═════ Material provided ═════

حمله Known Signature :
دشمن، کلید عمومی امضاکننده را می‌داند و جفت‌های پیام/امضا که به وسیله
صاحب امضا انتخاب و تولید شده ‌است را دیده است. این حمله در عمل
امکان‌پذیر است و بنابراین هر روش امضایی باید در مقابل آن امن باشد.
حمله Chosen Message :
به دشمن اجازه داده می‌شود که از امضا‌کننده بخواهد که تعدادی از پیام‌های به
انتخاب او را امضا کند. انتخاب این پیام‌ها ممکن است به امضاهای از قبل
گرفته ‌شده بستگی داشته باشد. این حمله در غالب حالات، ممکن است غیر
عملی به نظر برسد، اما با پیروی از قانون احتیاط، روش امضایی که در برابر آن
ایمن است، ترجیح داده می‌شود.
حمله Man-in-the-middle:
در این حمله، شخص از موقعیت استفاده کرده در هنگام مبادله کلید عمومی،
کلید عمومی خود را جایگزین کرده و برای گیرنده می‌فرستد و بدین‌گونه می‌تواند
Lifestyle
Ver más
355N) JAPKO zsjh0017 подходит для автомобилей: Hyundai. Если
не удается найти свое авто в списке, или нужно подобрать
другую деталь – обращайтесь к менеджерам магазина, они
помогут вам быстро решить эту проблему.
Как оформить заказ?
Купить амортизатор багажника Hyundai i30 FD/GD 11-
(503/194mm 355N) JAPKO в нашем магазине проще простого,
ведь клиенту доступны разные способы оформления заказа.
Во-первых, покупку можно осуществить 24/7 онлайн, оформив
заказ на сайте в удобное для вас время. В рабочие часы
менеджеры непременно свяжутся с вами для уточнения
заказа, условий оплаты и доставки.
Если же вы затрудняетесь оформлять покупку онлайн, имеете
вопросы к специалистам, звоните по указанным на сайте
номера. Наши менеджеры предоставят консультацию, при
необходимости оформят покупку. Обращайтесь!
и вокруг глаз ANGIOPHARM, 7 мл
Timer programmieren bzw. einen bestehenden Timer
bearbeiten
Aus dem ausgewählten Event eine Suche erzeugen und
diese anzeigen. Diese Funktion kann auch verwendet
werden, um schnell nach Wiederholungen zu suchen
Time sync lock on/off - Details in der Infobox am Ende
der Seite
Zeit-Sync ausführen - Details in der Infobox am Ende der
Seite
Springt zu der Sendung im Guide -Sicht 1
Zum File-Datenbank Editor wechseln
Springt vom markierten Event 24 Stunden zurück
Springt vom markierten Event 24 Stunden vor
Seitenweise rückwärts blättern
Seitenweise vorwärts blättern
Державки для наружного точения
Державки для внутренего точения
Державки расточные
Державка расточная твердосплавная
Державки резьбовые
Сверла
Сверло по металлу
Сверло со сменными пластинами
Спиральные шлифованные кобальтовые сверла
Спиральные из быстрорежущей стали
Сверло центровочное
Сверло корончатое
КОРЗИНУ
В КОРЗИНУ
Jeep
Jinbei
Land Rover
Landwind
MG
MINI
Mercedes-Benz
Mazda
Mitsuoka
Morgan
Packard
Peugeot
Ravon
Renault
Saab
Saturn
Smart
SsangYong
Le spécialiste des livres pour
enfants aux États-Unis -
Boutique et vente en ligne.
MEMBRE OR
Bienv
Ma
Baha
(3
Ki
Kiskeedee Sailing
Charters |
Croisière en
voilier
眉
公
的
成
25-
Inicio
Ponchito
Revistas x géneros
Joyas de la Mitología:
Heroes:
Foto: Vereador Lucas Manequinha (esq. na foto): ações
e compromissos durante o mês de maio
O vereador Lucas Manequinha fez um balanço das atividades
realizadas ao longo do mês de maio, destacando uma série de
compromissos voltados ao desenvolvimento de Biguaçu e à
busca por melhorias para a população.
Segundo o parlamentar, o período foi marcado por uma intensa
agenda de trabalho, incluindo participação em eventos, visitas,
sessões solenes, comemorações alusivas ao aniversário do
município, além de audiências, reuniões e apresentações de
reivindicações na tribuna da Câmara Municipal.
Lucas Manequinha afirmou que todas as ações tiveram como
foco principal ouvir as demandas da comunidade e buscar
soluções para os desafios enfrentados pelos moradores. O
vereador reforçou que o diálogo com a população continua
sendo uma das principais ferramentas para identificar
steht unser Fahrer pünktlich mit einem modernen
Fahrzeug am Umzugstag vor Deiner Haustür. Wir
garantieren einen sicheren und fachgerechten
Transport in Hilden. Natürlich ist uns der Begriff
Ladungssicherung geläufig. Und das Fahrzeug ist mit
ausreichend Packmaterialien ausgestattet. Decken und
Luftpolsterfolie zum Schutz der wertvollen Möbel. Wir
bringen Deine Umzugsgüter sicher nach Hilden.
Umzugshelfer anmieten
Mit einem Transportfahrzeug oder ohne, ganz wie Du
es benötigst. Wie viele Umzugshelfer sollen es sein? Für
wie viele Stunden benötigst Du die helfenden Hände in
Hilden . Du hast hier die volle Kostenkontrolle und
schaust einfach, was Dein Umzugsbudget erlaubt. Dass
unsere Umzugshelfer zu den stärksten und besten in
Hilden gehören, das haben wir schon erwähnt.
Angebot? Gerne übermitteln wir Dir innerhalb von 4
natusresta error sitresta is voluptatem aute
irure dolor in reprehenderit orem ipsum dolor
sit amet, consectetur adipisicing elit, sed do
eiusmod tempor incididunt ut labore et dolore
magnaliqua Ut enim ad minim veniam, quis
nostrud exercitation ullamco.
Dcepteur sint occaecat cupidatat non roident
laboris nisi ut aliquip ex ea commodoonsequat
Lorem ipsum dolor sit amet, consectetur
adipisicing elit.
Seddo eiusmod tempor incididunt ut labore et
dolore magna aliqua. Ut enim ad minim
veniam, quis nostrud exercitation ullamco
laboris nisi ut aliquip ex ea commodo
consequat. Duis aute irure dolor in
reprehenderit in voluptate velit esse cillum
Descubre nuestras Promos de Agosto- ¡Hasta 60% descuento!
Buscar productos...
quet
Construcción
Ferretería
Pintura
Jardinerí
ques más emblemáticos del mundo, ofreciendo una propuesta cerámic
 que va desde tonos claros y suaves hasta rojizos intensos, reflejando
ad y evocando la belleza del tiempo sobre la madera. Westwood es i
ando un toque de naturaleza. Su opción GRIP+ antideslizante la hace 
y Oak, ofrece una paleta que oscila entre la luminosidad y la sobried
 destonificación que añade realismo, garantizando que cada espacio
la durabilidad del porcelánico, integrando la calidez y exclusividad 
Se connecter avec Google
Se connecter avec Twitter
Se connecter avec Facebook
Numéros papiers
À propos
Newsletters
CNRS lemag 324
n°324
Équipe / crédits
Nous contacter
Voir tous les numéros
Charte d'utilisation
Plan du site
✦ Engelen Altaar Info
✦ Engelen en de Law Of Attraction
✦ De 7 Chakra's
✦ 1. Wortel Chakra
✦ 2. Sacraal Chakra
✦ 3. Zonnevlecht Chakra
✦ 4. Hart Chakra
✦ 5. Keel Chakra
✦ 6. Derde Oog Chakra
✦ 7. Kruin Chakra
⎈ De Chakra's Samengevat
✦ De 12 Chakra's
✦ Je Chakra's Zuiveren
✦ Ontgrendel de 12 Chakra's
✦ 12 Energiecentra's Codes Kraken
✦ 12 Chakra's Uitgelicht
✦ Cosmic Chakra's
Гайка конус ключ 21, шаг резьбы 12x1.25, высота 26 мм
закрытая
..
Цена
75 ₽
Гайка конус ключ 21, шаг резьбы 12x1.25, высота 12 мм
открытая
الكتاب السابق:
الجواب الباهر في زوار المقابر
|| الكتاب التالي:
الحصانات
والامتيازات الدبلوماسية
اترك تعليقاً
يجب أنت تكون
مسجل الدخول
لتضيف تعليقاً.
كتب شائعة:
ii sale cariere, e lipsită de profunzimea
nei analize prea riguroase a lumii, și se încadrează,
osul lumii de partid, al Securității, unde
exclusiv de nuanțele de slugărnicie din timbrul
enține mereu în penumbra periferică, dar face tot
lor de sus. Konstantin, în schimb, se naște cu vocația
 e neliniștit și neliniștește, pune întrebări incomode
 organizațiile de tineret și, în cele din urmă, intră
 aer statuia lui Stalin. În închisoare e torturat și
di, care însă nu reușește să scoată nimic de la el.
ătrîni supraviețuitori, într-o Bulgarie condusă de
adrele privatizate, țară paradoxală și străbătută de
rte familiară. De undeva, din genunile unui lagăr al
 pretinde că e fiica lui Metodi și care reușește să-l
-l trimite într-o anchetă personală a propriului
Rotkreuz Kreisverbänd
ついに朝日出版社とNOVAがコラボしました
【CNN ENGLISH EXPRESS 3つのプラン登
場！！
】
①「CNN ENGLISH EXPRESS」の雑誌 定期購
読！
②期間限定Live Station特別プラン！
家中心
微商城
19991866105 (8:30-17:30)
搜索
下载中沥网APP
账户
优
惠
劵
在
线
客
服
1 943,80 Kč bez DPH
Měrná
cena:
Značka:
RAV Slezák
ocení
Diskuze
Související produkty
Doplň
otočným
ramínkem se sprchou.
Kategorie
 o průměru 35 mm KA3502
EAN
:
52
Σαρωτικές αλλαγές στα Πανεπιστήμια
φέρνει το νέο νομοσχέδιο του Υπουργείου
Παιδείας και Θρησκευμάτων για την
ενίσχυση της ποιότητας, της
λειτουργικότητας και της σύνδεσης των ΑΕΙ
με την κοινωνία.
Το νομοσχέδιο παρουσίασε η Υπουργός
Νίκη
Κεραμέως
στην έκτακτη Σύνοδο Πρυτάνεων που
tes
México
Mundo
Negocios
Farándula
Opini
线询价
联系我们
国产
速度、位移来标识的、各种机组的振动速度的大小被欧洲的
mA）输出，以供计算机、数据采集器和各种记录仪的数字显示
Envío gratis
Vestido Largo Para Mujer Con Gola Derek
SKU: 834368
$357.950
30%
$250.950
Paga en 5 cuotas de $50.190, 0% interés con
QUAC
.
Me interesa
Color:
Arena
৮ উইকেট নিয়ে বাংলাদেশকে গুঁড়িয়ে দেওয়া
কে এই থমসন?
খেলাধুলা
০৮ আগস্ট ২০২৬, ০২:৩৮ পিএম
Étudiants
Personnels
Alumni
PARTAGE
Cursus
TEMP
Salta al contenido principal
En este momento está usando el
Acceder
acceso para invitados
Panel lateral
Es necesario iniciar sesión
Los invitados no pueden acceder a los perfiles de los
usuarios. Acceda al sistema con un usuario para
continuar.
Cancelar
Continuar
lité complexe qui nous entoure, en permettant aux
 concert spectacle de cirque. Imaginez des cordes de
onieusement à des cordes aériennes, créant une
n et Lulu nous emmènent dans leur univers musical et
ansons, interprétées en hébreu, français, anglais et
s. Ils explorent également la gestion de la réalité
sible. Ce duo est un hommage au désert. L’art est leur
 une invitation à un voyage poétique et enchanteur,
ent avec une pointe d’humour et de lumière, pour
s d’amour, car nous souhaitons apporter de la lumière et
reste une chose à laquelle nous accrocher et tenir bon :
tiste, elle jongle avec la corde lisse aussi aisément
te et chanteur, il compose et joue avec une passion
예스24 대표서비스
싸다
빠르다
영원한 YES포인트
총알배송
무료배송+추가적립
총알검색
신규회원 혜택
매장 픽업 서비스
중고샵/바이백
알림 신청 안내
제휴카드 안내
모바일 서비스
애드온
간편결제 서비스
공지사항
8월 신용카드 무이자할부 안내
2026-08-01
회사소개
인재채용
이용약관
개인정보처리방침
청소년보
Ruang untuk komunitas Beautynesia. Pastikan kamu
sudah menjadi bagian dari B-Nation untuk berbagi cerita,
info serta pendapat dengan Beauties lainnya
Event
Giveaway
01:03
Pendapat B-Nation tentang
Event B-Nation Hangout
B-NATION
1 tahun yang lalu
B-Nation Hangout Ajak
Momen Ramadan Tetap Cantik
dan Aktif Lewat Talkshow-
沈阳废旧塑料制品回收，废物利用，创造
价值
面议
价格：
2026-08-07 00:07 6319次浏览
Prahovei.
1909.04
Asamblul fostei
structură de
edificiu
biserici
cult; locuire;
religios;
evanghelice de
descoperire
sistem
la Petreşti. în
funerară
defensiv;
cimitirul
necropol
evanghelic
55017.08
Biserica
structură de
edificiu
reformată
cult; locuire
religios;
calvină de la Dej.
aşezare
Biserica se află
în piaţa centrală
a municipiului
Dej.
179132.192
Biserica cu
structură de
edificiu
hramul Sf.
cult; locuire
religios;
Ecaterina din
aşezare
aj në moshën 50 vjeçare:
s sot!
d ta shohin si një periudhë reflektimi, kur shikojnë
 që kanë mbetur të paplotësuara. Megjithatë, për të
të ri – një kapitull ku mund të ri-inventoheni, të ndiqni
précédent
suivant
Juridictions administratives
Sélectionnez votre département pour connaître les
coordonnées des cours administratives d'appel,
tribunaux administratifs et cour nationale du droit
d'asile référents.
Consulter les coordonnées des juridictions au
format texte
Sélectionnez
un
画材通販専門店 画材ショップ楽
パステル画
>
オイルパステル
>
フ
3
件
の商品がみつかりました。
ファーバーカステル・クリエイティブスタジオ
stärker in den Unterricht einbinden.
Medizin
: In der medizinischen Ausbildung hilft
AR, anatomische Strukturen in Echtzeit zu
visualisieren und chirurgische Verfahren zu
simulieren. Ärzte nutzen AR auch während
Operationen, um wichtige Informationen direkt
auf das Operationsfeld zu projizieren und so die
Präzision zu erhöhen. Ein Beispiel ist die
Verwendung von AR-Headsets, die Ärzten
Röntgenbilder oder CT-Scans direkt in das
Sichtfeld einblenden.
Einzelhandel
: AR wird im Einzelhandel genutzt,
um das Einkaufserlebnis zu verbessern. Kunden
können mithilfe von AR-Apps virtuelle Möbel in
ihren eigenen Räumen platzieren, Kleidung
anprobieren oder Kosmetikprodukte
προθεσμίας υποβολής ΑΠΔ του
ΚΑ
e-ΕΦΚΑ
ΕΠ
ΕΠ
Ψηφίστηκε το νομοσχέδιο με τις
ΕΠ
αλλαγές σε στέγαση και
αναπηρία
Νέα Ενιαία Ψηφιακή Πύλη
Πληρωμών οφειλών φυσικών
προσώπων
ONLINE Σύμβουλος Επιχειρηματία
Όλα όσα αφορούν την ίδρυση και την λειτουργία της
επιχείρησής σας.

═════

Start at the first line of the entries and stop at the line with "Springt vom markierten Event 24 Stunden zurück". Retype each of those lines exactly, both ends included.

Solution:
حمله Known Signature :
دشمن، کلید عمومی امضاکننده را می‌داند و جفت‌های پیام/امضا که به وسیله
صاحب امضا انتخاب و تولید شده ‌است را دیده است. این حمله در عمل
امکان‌پذیر است و بنابراین هر روش امضایی باید در مقابل آن امن باشد.
حمله Chosen Message :
به دشمن اجازه داده می‌شود که از امضا‌کننده بخواهد که تعدادی از پیام‌های به
انتخاب او را امضا کند. انتخاب این پیام‌ها ممکن است به امضاهای از قبل
گرفته ‌شده بستگی داشته باشد. این حمله در غالب حالات، ممکن است غیر
عملی به نظر برسد، اما با پیروی از قانون احتیاط، روش امضایی که در برابر آن
ایمن است، ترجیح داده می‌شود.
حمله Man-in-the-middle:
در این حمله، شخص از موقعیت استفاده کرده در هنگام مبادله کلید عمومی،
کلید عمومی خود را جایگزین کرده و برای گیرنده می‌فرستد و بدین‌گونه می‌تواند
Lifestyle
Ver más
355N) JAPKO zsjh0017 подходит для автомобилей: Hyundai. Если
не удается найти свое авто в списке, или нужно подобрать
другую деталь – обращайтесь к менеджерам магазина, они
помогут вам быстро решить эту проблему.
Как оформить заказ?
Купить амортизатор багажника Hyundai i30 FD/GD 11-
(503/194mm 355N) JAPKO в нашем магазине проще простого,
ведь клиенту доступны разные способы оформления заказа.
Во-первых, покупку можно осуществить 24/7 онлайн, оформив
заказ на сайте в удобное для вас время. В рабочие часы
менеджеры непременно свяжутся с вами для уточнения
заказа, условий оплаты и доставки.
Если же вы затрудняетесь оформлять покупку онлайн, имеете
вопросы к специалистам, звоните по указанным на сайте
номера. Наши менеджеры предоставят консультацию, при
необходимости оформят покупку. Обращайтесь!
и вокруг глаз ANGIOPHARM, 7 мл
Timer programmieren bzw. einen bestehenden Timer
bearbeiten
Aus dem ausgewählten Event eine Suche erzeugen und
diese anzeigen. Diese Funktion kann auch verwendet
werden, um schnell nach Wiederholungen zu suchen
Time sync lock on/off - Details in der Infobox am Ende
der Seite
Zeit-Sync ausführen - Details in der Infobox am Ende der
Seite
Springt zu der Sendung im Guide -Sicht 1
Zum File-Datenbank Editor wechseln
Springt vom markierten Event 24 Stunden zurück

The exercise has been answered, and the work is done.